- What is required: Take the lines below between the one holding "度而出。孔子問之曰：「巧乎！有道" and the one holding "稱「鼉龍」、「揚子鱷」。⑦丈夫：對壯年男子", inclusive, and copy them exactly. Add nothing.

Data items:
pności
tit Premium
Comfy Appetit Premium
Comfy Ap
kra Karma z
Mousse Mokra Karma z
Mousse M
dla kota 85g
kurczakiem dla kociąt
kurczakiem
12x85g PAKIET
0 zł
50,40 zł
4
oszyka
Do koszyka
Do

* * *

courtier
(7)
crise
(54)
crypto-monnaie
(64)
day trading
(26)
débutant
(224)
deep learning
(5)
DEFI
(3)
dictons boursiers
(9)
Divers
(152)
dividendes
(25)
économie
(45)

* * *

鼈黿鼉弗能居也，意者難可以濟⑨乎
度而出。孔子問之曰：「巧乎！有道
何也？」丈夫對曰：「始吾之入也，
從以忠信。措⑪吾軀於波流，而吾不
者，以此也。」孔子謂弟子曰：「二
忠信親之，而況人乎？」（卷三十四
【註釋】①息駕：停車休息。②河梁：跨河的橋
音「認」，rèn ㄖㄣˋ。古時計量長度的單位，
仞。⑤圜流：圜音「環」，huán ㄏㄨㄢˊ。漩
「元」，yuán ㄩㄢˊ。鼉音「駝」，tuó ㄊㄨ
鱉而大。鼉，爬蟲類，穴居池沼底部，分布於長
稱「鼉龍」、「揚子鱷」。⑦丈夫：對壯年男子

- Response to the task:
度而出。孔子問之曰：「巧乎！有道
何也？」丈夫對曰：「始吾之入也，
從以忠信。措⑪吾軀於波流，而吾不
者，以此也。」孔子謂弟子曰：「二
忠信親之，而況人乎？」（卷三十四
【註釋】①息駕：停車休息。②河梁：跨河的橋
音「認」，rèn ㄖㄣˋ。古時計量長度的單位，
仞。⑤圜流：圜音「環」，huán ㄏㄨㄢˊ。漩
「元」，yuán ㄩㄢˊ。鼉音「駝」，tuó ㄊㄨ
鱉而大。鼉，爬蟲類，穴居池沼底部，分布於長
稱「鼉龍」、「揚子鱷」。⑦丈夫：對壯年男子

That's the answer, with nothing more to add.